No mês de maio, uma liminar deferida
pela 15ª Vara do Trabalho de Belém determinou
a anulação da cláusula trigésima primeira da Convenção Coletiva de
Trabalho firmada entre o Sindicato das Empresas de Vigilância, Segurança
Eletrônica, Cursos de Formação e Segurança Privada do Estado do Pará (SINDESP)

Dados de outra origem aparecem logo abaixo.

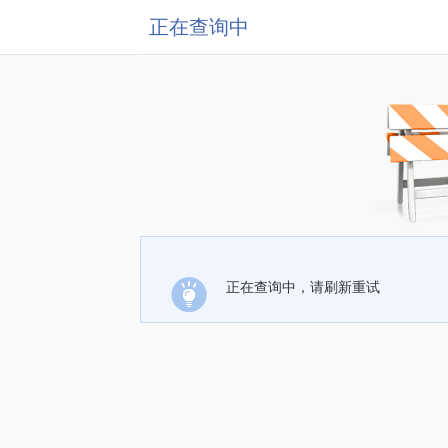
正在查询中
正在查询中，请刷新重试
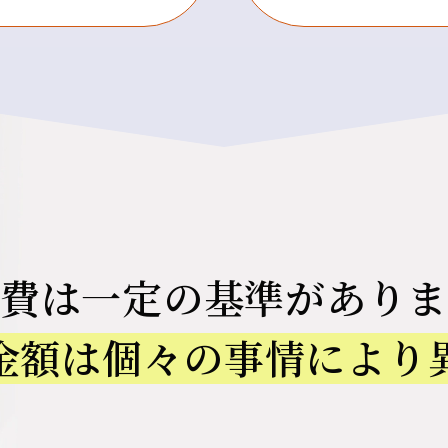
育費は一定の
基準がありま
金額は個々の
事情により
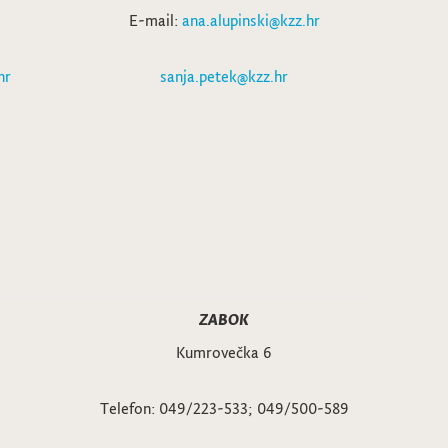
E-mail:
ana.alupinski@kzz.hr
hr
sanja.petek@kzz.hr
ZABOK
Kumrovečka 6
Telefon: 049/223-533; 049/500-589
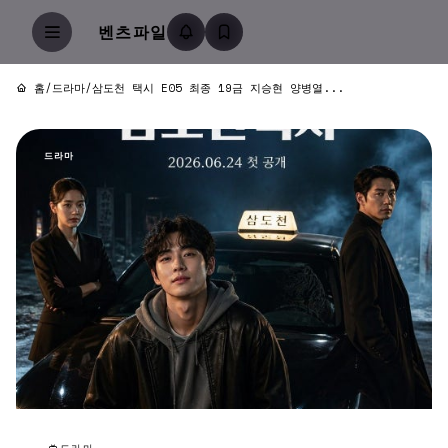
벤츠파일
홈
/
드라마
/
삼도천 택시 E05 최종 19금 지승현 양병열...
드라마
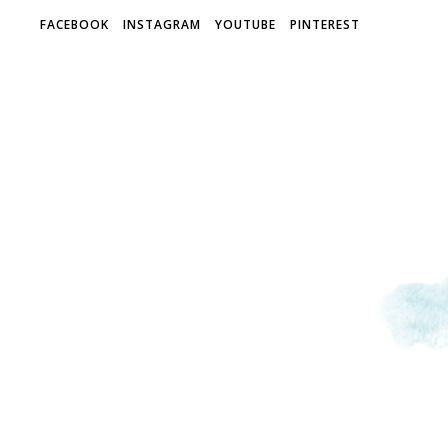
FACEBOOK
INSTAGRAM
YOUTUBE
PINTEREST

e o Sindicato dos Vigilantes do Pará (SINDVIPA), que sugeria cautela para
contratação de pessoas com deficiência em razão das especificidades da categoria
de vigilantes. Segundo o MPT, “podem surgir dúvidas em determinadas situações
sobre a capacidade ou não de uma pessoa com deficiência exercer uma atividade”,
entretanto não se pode excluir determinada função, como a de vigilante, sem
antes analisar o grau de deficiência e sua relação com as funções
desempenhadas.
De acordo com a decisão, a empresa
deverá ainda contratar PCDs ou reabilitados de acordo com os preceitos legais
no período de 6 meses, com comprovação por meio de documentos; cumprir o que diz
a lei sobre a dispensa de empregado integrante de cota legal; e promover
acessibilidade a partir das adequações necessárias no meio ambiente de trabalho
para os funcionários com deficiência.
Em caso de descumprimento das
determinações, será cobrada multa de R$ 1.000,00 por obrigação descumprida,
multiplicada pelo número de vagas não preenchidas.